We all love chocolate! In addition to being a tasty treat, there are many interesting things about chocolate that most people do not know.
Did You Know?! Ten Facts about Chocolate
- The smell of chocolate induces relaxation by increasing theta brainwaves
- Aztecs & Mayans used cacao beans as currency because they were so valuable
- Africa accounts for 70% of the world’s cacao. The Ivory Coast produces half of that
- One square of dark chocolate reduces stress because it causes the brain to release endorphins
- Dark chocolate is rich in healthy flavonols
- A recent study found that chocolate intake was “positively associated” with cognitive performance
- More than twice as many women than men eat & crave chocolate
- Eating dark chocolate everyday reduces the risk of heart disease by a third
- Chocolate has over 600 flavor compounds (red wine has about 200)
- A cacao bean naturally contains almost 300 different flavors and 400 separate aromas
Storing chocolate: Many people think that storing chocolate in a refrigerator is a good thing, but in fact it is probably the worst place to put it. A refrigerator is too moist for chocolate and since chocolate will absorb odors and tastes from anything near it, there are many things in the fridge that can spoil its taste.
Chocolate begins to melt at about 85o F. If you are comfortable, the chocolate will be fine. Although lower temperatures and drier climate will prolong the shelf life of chocolate, regular room temperature, without big swings from hot to cold, will keep chocolate fine for 3-5 months. When you absolutely must store chocolate for a long period of time, freezing will be best. Wrap it tightly and when you take it out, let it thaw at room temperature outside of the packing used to freeze it.
Nutritional facts about chocolate: There are many studies about the health benefits of chocolate. In moderation, it is a great food. We will be adding many facts here as we continue working on the site.
How chocolate is made – Bean to Bar: Chocolate is a plant based food and comes from the cacao tree. Cacao pods are harvested and the beans are fermented and dried. Cacao beans are then shipped to the chocolate producer where they go through several steps. This is a very condensed and basic overview:
In the first step the beans are winnowed, a process to remove the skin of each bean which creates smaller pieces of the ‘meat’ of the bean called the nib. Next the roasting process is done. The style of chocolate is really determined during the roasting stage. A darker roast will yield more intense, potentially bitter, tastes and less roasting will give smoother, more subtle flavor.
The cacao nibs are then crushed and ground slowly. Heat builds up and the cocoa butter inside melts, creating a sludge like mass called chocolate liquor. In this state, the liquor can be pressed and the cocoa butter separated from the cake.

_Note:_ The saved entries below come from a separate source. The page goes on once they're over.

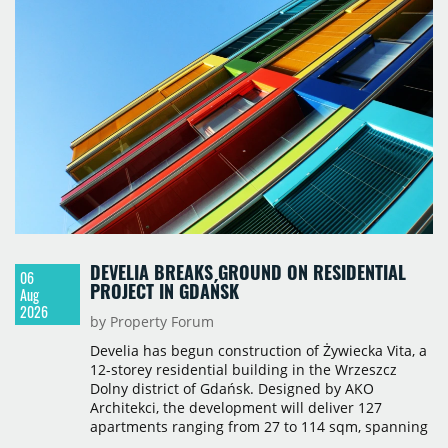
717,450 sqm by the end of June, with Class A
properties accounting for 73% of that figure. Nine
schemes totalling 87,570 sqm were under
construction, the largest being Dornych (27,600
sqm), Ponávka A4 (12,310 sqm) and Nová Zbrojovka
D4 (10,460 sqm).
DEVELIA BREAKS GROUND ON RESIDENTIAL
06
PROJECT IN GDAŃSK
Aug
2026
by Property Forum
Develia has begun construction of Żywiecka Vita, a
12-storey residential building in the Wrzeszcz
Dolny district of Gdańsk. Designed by AKO
Architekci, the development will deliver 127
apartments ranging from 27 to 114 sqm, spanning
studio to four-room layouts. Completion is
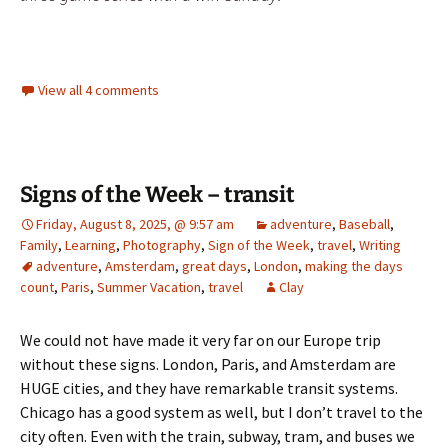
View all 4 comments
Signs of the Week – transit
Friday, August 8, 2025, @ 9:57 am
adventure
,
Baseball
,
Family
,
Learning
,
Photography
,
Sign of the Week
,
travel
,
Writing
adventure
,
Amsterdam
,
great days
,
London
,
making the days
count
,
Paris
,
Summer Vacation
,
travel
Clay
We could not have made it very far on our Europe trip
without these signs. London, Paris, and Amsterdam are
HUGE cities, and they have remarkable transit systems.
Chicago has a good system as well, but I don’t travel to the
city often. Even with the train, subway, tram, and buses we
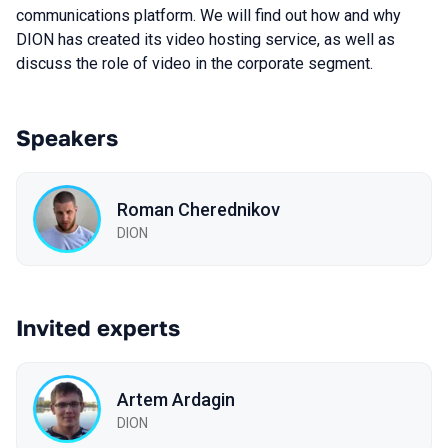
communications platform. We will find out how and why
DION has created its video hosting service, as well as
discuss the role of video in the corporate segment.
Speakers
Roman Cherednikov
DION
Invited experts
Artem Ardagin
DION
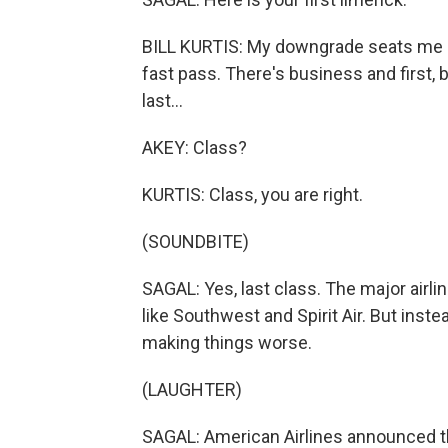
BILL KURTIS: My downgrade seats me ne
fast pass. There's business and first, 
last...
AKEY: Class?
KURTIS: Class, you are right.
(SOUNDBITE)
SAGAL: Yes, last class. The major airli
like Southwest and Spirit Air. But inst
making things worse.
(LAUGHTER)
SAGAL: American Airlines announced they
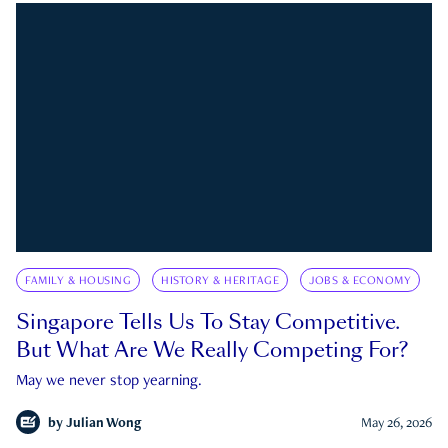
FAMILY & HOUSING
HISTORY & HERITAGE
JOBS & ECONOMY
Singapore Tells Us To Stay Competitive.
But What Are We Really Competing For?
May we never stop yearning.
by
Julian Wong
May 26, 2026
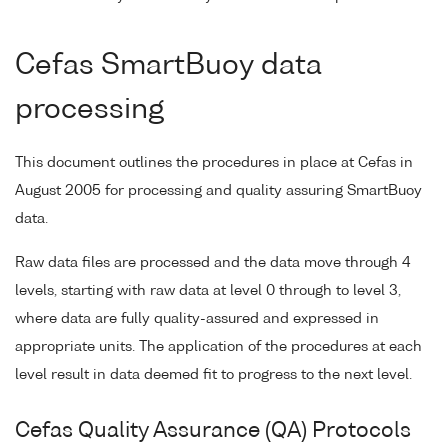
Cefas SmartBuoy data
processing
This document outlines the procedures in place at Cefas in
August 2005 for processing and quality assuring SmartBuoy
data.
Raw data files are processed and the data move through 4
levels, starting with raw data at level 0 through to level 3,
where data are fully quality-assured and expressed in
appropriate units. The application of the procedures at each
level result in data deemed fit to progress to the next level.
Cefas Quality Assurance (QA) Protocols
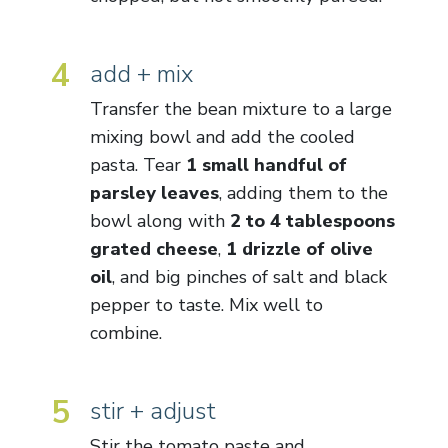
4
add + mix
Transfer the bean mixture to a large
mixing bowl and add the cooled
pasta. Tear
1 small handful of
parsley leaves
, adding them to the
bowl along with
2 to 4 tablespoons
grated cheese
,
1 drizzle of olive
oil
, and big pinches of salt and black
pepper to taste. Mix well to
combine.
5
stir + adjust
Stir the tomato paste and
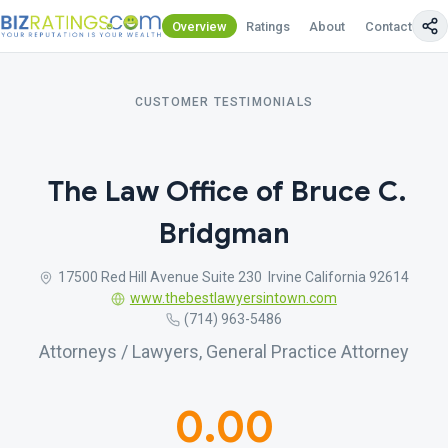
Overview
Ratings
About
Contact Us
CUSTOMER TESTIMONIALS
The Law Office of Bruce C.
Bridgman
17500 Red Hill Avenue Suite 230 Irvine California 92614
www.thebestlawyersintown.com
(714) 963-5486
Attorneys / Lawyers, General Practice Attorney
0.00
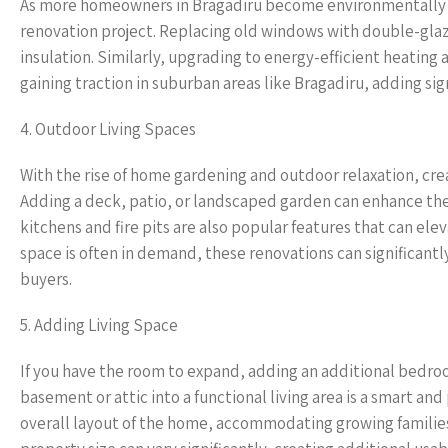
As more homeowners in Bragadiru become environmentally 
renovation project. Replacing old windows with double-gla
insulation. Similarly, upgrading to energy-efficient heating a
gaining traction in suburban areas like Bragadiru, adding si
4. Outdoor Living Spaces
With the rise of home gardening and outdoor relaxation, crea
Adding a deck, patio, or landscaped garden can enhance the
kitchens and fire pits are also popular features that can ele
space is often in demand, these renovations can significantl
buyers.
5. Adding Living Space
If you have the room to expand, adding an additional bedro
basement or attic into a functional living area is a smart a
overall layout of the home, accommodating growing families 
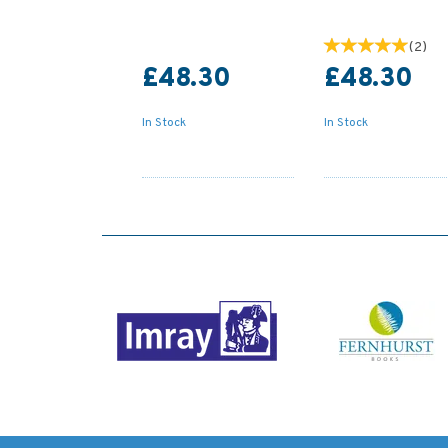
(
2
)
£48.30
£48.30
In Stock
In Stock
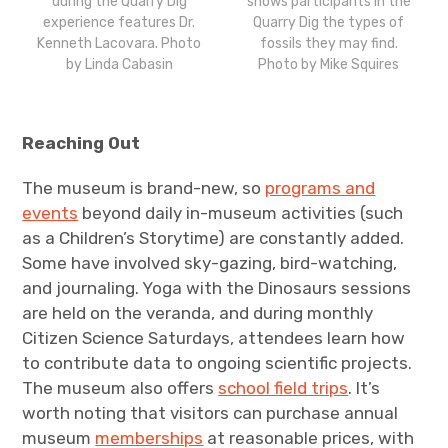
during the Quarry Dig
shows participants in the
experience features Dr.
Quarry Dig the types of
Kenneth Lacovara. Photo
fossils they may find.
by Linda Cabasin
Photo by Mike Squires
Reaching Out
The museum is brand-new, so
programs and
events
beyond daily in-museum activities (such
as a Children’s Storytime) are constantly added.
Some have involved sky-gazing, bird-watching,
and journaling. Yoga with the Dinosaurs sessions
are held on the veranda, and during monthly
Citizen Science Saturdays, attendees learn how
to contribute data to ongoing scientific projects.
The museum also offers
school field trips
. It’s
worth noting that visitors can purchase annual
museum
memberships
at reasonable prices, with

To make chocolate, liquor is mixed with sugar and vanilla and an emulsifier to make sure everything mixes together well. The mixture is then conched, or mixed. Conching reduces the particle size so the chocolate does not feel grainy in the mouth. More conching time yields higher quality (and more expensive) chocolate.
In Dark chocolate, the amount of chocolate liquor as a % of the whole is sometimes displayed and usually when it is over 30%. Milk chocolate is made by adding a dried, or crumbed, whole milk to the mixture. White chocolate is simply cocoa butter, milk, sugar and vanilla.